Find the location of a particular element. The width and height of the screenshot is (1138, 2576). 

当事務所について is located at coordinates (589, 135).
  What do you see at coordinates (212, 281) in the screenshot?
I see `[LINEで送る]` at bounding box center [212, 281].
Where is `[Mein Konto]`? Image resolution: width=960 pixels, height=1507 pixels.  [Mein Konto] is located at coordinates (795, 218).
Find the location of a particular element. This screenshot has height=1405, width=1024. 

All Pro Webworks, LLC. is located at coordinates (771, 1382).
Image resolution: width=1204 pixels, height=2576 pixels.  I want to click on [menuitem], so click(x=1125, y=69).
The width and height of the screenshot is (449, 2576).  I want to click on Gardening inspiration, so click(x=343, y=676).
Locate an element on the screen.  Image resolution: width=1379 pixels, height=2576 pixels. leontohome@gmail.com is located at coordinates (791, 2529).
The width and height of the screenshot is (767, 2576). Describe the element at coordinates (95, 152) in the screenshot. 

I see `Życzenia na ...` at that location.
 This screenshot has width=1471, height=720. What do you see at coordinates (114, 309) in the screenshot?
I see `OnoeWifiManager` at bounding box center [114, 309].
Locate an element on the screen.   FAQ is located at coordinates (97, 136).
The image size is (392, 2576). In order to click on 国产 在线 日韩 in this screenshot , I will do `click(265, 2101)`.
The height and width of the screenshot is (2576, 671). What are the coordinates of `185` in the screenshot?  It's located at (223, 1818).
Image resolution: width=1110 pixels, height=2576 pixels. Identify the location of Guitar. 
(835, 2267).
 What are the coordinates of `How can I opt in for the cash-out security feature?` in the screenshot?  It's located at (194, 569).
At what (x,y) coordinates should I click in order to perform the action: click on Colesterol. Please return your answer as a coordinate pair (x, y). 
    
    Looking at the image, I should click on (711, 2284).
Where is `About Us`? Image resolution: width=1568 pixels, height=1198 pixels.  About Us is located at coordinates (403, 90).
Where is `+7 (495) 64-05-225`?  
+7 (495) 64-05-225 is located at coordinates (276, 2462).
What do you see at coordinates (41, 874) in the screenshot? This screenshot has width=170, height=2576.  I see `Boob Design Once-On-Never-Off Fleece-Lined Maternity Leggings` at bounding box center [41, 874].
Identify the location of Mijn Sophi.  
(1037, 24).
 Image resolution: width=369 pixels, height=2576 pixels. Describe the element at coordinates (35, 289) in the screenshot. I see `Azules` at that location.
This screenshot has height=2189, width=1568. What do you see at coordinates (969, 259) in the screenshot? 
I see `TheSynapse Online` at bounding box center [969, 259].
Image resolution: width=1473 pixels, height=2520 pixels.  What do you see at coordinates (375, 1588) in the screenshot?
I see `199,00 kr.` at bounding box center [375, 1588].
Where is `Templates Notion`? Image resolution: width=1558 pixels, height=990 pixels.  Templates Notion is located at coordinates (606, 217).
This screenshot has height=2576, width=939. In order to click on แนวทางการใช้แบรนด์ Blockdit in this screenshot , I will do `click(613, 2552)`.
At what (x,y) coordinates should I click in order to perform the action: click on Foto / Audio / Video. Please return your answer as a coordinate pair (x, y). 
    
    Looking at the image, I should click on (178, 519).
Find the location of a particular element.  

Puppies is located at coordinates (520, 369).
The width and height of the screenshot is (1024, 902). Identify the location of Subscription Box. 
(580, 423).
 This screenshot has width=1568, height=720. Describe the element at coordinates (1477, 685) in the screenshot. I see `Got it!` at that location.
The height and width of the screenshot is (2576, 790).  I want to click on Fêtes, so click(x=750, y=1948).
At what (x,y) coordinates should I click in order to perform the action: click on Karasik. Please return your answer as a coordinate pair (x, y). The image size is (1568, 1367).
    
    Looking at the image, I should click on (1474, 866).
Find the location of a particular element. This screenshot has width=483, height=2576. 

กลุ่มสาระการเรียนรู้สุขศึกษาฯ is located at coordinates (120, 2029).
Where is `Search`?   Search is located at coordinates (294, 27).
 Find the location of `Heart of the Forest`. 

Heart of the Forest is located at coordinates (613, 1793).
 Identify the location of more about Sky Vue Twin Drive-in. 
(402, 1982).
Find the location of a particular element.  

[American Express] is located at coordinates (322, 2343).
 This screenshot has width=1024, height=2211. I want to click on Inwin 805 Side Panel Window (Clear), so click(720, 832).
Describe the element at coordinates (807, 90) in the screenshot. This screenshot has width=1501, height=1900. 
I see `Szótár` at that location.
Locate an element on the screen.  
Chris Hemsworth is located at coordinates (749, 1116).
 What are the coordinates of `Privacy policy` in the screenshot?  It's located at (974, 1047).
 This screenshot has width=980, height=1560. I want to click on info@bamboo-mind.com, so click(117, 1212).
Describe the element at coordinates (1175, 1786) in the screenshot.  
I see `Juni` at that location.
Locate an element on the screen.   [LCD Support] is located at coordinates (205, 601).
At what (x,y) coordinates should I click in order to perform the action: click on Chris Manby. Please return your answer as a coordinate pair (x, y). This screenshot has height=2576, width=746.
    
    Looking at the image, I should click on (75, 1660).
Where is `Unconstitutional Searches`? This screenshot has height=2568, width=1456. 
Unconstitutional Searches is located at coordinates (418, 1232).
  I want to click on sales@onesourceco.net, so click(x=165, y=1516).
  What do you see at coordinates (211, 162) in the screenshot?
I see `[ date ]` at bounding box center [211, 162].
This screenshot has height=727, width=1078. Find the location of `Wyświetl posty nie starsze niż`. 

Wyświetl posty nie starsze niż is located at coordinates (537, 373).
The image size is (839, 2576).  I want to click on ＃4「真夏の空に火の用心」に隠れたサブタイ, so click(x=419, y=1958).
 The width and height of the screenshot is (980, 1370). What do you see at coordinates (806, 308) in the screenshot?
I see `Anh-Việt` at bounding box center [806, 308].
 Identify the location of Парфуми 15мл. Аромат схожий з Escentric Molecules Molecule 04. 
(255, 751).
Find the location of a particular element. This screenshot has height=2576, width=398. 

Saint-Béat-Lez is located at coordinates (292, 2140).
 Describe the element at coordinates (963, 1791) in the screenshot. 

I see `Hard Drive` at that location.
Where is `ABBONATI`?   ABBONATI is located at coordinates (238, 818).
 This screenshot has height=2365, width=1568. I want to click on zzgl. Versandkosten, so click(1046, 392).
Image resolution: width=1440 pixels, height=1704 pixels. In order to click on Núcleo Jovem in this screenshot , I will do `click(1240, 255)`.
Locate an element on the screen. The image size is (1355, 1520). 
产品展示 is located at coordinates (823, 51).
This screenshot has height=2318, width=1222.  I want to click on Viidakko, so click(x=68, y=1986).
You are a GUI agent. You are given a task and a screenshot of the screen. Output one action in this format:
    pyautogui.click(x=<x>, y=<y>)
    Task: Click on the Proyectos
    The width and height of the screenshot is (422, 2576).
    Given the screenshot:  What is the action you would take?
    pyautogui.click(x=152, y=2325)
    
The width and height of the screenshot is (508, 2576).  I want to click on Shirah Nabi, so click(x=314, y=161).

##############################

_Problem details_. Search the data for the string "will". List each line that has it.

_Expected answer_.
The image size is (392, 2576). In order to click on 国产 在线 日韩 in this screenshot , I will do `click(265, 2101)`.
This screenshot has height=2576, width=939. In order to click on แนวทางการใช้แบรนด์ Blockdit in this screenshot , I will do `click(613, 2552)`.
Image resolution: width=1440 pixels, height=1704 pixels. In order to click on Núcleo Jovem in this screenshot , I will do `click(1240, 255)`.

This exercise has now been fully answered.